Quote from: BlodwynPig on April 04, 2021, 12:13:27 PME-waste
https://www.elsevier.com/atlas/story/resources/is-there-a-future-for-e-waste-recycling-yes,-and-its-worth-billions

There should be a WEEE day where we all put our waste electronics into a bin and then a lorry comes and picks them all up. 99.9% of waste electronics likely end up in landfill.


Glebe

John Oliver recently did a relevant piece... I've been trying to recycle shower gel bottles and the like along with everything else lately. Gotta rinse 'em out and let 'em dry.

Chedney Honks

I definitely felt more deflated regarding my green contribution from living in China.

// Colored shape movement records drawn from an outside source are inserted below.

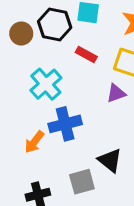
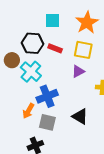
black hexagon: (55, 25) -> (32, 43), moved
brown circle: (21, 33) -> (12, 60), moved
gray square: (82, 182) -> (47, 122), moved, turned 36

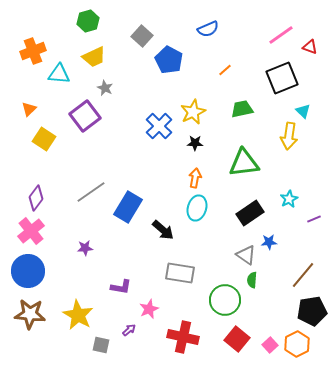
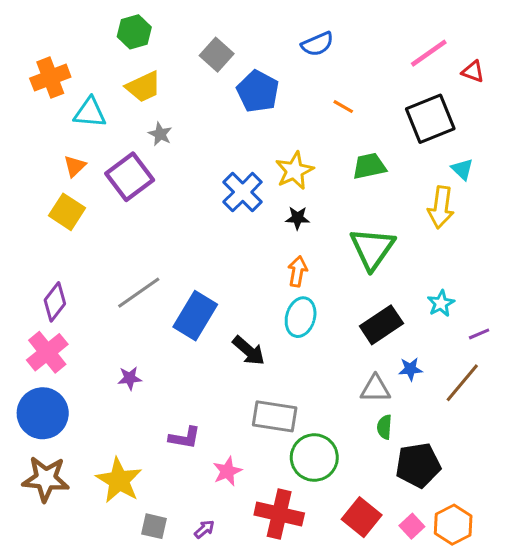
orange line: (225, 70) -> (343, 107), turned 72
orange triangle: (29, 109) -> (75, 166), moved
green triangle: (244, 163) -> (372, 248), turned -48
gray triangle: (246, 255) -> (375, 389), turned -35
brown line: (303, 275) -> (462, 383), moved
green circle: (225, 300) -> (314, 458), moved
black pentagon: (312, 311) -> (418, 465), moved
purple arrow: (129, 330) -> (204, 529), moved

The unfathomable avalanche of waste and destruction that I witnessed every single day, just in my neighbourhood, probably dwarfed the 'impact' of my lifetime's recycling many times over. On the other hand, I'm a refreshed Absurdist and the individual decisions I make in the face of that crushing reality are quite invigorating.

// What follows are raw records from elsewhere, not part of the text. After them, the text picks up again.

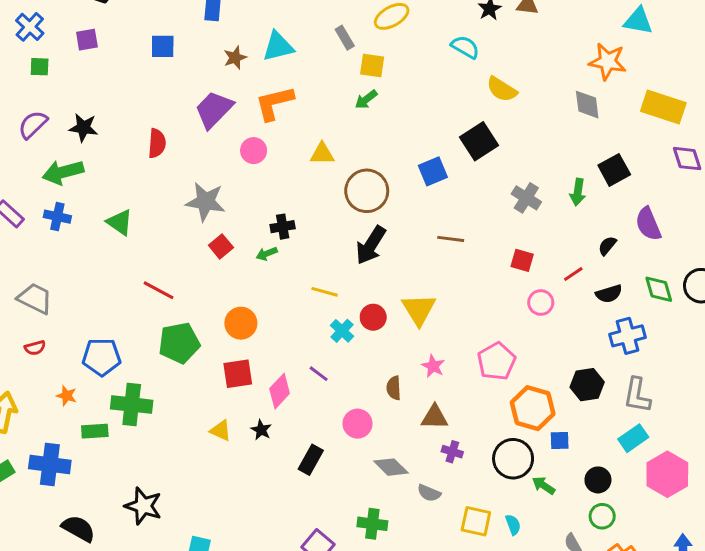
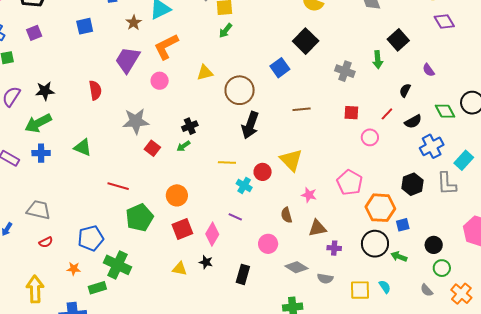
purple semicircle: (648, 224) -> (429, 70), size x0.6
green cross: (132, 405) -> (118, 265), turned 32
cyan rectangle: (633, 438) -> (464, 160), moved

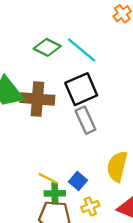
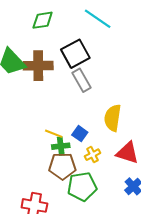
green diamond: (47, 47) -> (43, 20), turned -30
cyan line: (82, 50) -> (98, 19), moved

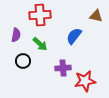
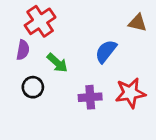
red cross: (40, 15) -> (40, 21), moved, turned -30
red star: (85, 81) -> (130, 93), moved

I don't feel virtuous at all, it's more a rejection of subsumption by the fatberg of ennui.


bgmnts

Its not about feeling virtuous wtf.

Does everyone here only do good/right things to inflate their ego? Bit gutted.

Chedney Honks

Is that a reply to me? I think you've misread my post if so.

I mentioned 'virtue' because it was raised in the OP, and it was part of the initial discussion which spawned this thread.

I explained why I do it.

pigamus

I think during the Birmingham bin strikes the council admitted they were just chucking it all in the same wagon anyway. I still do it out of habit, bit not as assiduously as I used to.

Poirots BigGarlickyCorpse

I would really love to know how many people are "flying once a fortnight" of their own free will and not, you know, FOR WORK.

TrenterPercenter

Recycling is not harmful in itself as an action; do it.  The belief that because you are recycling you have done your bit morally/politically/ethically is harmful and shaming others, even if unintentionally, is limited strategically in getting people to think more morally/politically and ethically.

bgmnts

You are doing your bit though, it's literally the least you can do.

TrenterPercenter

Quote from: bgmnts on April 04, 2021, 02:43:09 PM
You are doing your bit though, it's literally the least you can do.

Is it? maybe it is about raising that bar of what the minimum is, maybe overly moralising about individual decisions  (lots of which are predicated on resources) creates a climate of shame that others either tune out of or pretend they do the same just to keep face.

Not sure why this is a controversial thought; it's obvious.